I recently read the following in a book I highly recommend, A Praying Life: Connecting with God in a Distracting World, “If the miracle comes too quickly there is no room for discovery, for relationship.” Substitute “answer to prayer” for “miracle,” and Paul Miller’s statement does not change. The point: God tarries in answering prayers and performing miracles only for GOOD reasons.
In the past few posts I’ve alluded to the fact that I’ve been struggling to understand what God has been up to. This evening seemed a good time to come clean with the details. Several months ago I began experiencing a stirring in my soul. You might even term this stirring, restlessness. In anticipation of the birth of my first grandchild, I strongly desired to be available to invest in his life as much as possible. While my job in ICU permitted several consecutive days off and provided for invaluable experiences both as a nurse and a believer, working nights began to deplete me emotionally and physically beyond what seemed healthy for me. I sensed God releasing me to pursue a day job in a less stressful environment – one even better suited to the way He made me.
Before I graduated from nursing school I contemplated serving as a hospice nurse. Three years into my practice, the time seemed ripe to set out on a new adventure of comforting dying patients and their families. Of course, my mind filled with preconceived ideas, and peaceful scenes of alleviating suffering in softly lit rooms set me up for a heaping dose of reality. You know if you’ve read much on my blog that I live a lot of life in the fairy tale mode, in part because we were made for once upon a time and ultimately happily ever after, but also because as a passionate idealist, I cling tightly to the notion that the love of God in my heart can transform anything and anyone.
Another Small Hero Saves The Day -- My Kind of Story |
Finding the job was step one in venturing out of the hospital with God. This amounted to several interviews and a great deal of waiting for an official offer. Prior to my start date, God arranged for me to take a little trip with Him and with my friend Sherrie to an isolated beach on the Florida coast. From the moment I entered the car bound for unexplored shores, the breath of God blew calm and exhilarating, providing the pause much needed. And in the breeze He spoke to me, through the sugary sand and mighty waves crashing rhythmic and constant, He prepared me to move ahead.

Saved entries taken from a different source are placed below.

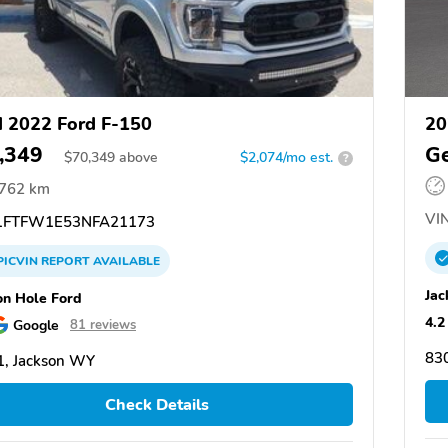
 2022 Ford F-150
20
,349
Ge
$
70,349
above
$2,074/mo est.
?
,762 km
VIN
FTFW1E53NFA21173
PICVIN
REPORT
AVAILABLE
Jac
on Hole Ford
4.2
Google
81 reviews
83
, Jackson WY
Check Details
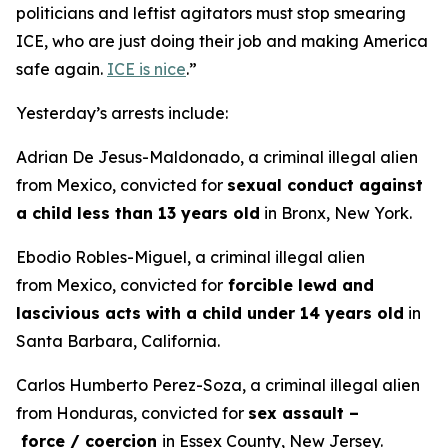
politicians and leftist agitators must stop smearing
ICE, who are just doing their job and making America
safe again.
ICE is nice
.”
Yesterday’s arrests include:
Adrian De Jesus-Maldonado, a criminal illegal alien
from Mexico, convicted for
sexual conduct against
a child less than 13 years old
in Bronx, New York.
Ebodio Robles-Miguel, a criminal illegal alien
from Mexico, convicted for
forcible lewd and
lascivious acts with a child under 14 years old
in
Santa Barbara, California.
Carlos Humberto Perez-Soza, a criminal illegal alien
from Honduras, convicted for
sex assault –
force / coercion
in Essex County, New Jersey.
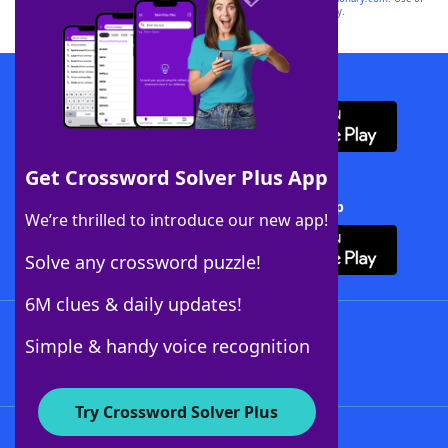
this trademark on
yourdictionary.com
is for informational purposes only.
Download WordFinder App
Get Crossword Solver Plus App
Download Crossword Solver + App
We’re thrilled to introduce our new app!
Solve any crossword puzzle!
6M clues & daily updates!
Follow Us
Simple & handy voice recognition
Try Crossword Solver Plus
About WordFinder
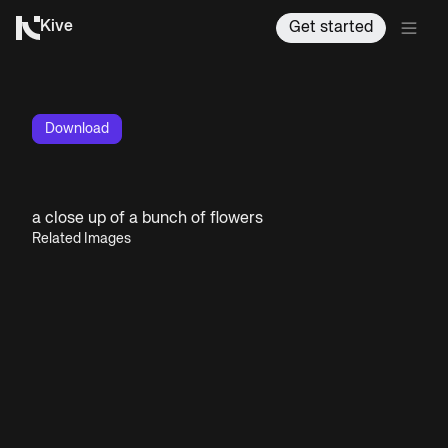
Kive
Get started
Download
a close up of a bunch of flowers
Related Images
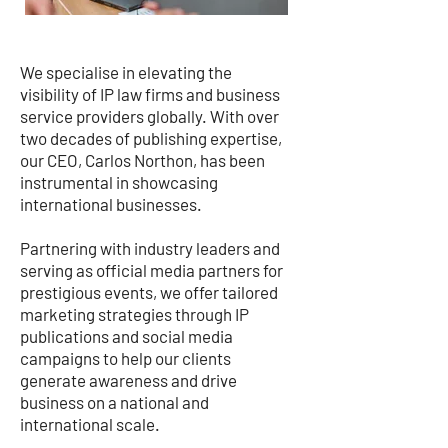
We specialise in elevating the
visibility of IP law firms and business
service providers globally. With over
two decades of publishing expertise,
our CEO, Carlos Northon, has been
instrumental in showcasing
international businesses.
Partnering with industry leaders and
serving as official media partners for
prestigious events, we offer tailored
marketing strategies through IP
publications and social media
campaigns to help our clients
generate awareness and drive
business on a national and
international scale.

What I didn’t realize at the time was that in His mercy He shared only what I needed to know to advance confident – confident in Our relationship fitting me perfectly for the work. That which I didn’t need to know, He kept to Himself, breasted, veiled, all the while whispering sweet and low, “Hope and do not doubt. I am leading you into what you are made for, My calling on your life in this season.” As we strolled along the beach several mornings together, He drew my eye to fragments of once majestic sand dollars.
Compelled, I collected them and at one point spilled and arranged them on the beach at my feet. I perceived God doing the same with my life at this juncture – arranging and fitting together broken isolated pieces at His feet for me to study. There, like a puzzle coming together, a tapestry topside exposed, He showed me how past experiences with loss, with death were preparatory for “new life” in my fifties, life lived peace-filled alongside fellow dying ones. I recorded the following one morning as God spoke reassuringly:
You have stared terrified at death through unredeemed secular eyes, thus you’ve some understanding of what many face and feel on their deathbeds. Your work at the funeral home put you in touch with your own mortality, but it also taught you that all people will indeed die, and that on the surface of things this business of putting off earthly life seems anything but “pretty.” You know death raises many questions and are comfortable with that fact. You understand why most people dismiss thoughts of death until unavoidable, and when forced to acknowledge death as part of life, tend to shrink back and dance around both the subject and experience as much as possible. You know what striving hard to keep death (and Me) at a distance is all about!!
You have within you My courage for the task – the courage of Father sending son, of Jesus in the Garden and on the cross, of Comforter who comes near to touch lepers and dying ones. Herein lies your confidence: I AM in you and you in Me. Knowledge of drugs, procedures, methods, and earthly documentation will come. Move ahead bold and confident in your weakness, for I AM in you, strength to meet death face to face on a regular basis. Remember, I’ve overcome the grave, and absolutely everything associated with it. Carry my good news joyful and unafraid. My peace I give to you. Draw near, be present, give away My peace to others. I promise to fill you anew and be with you.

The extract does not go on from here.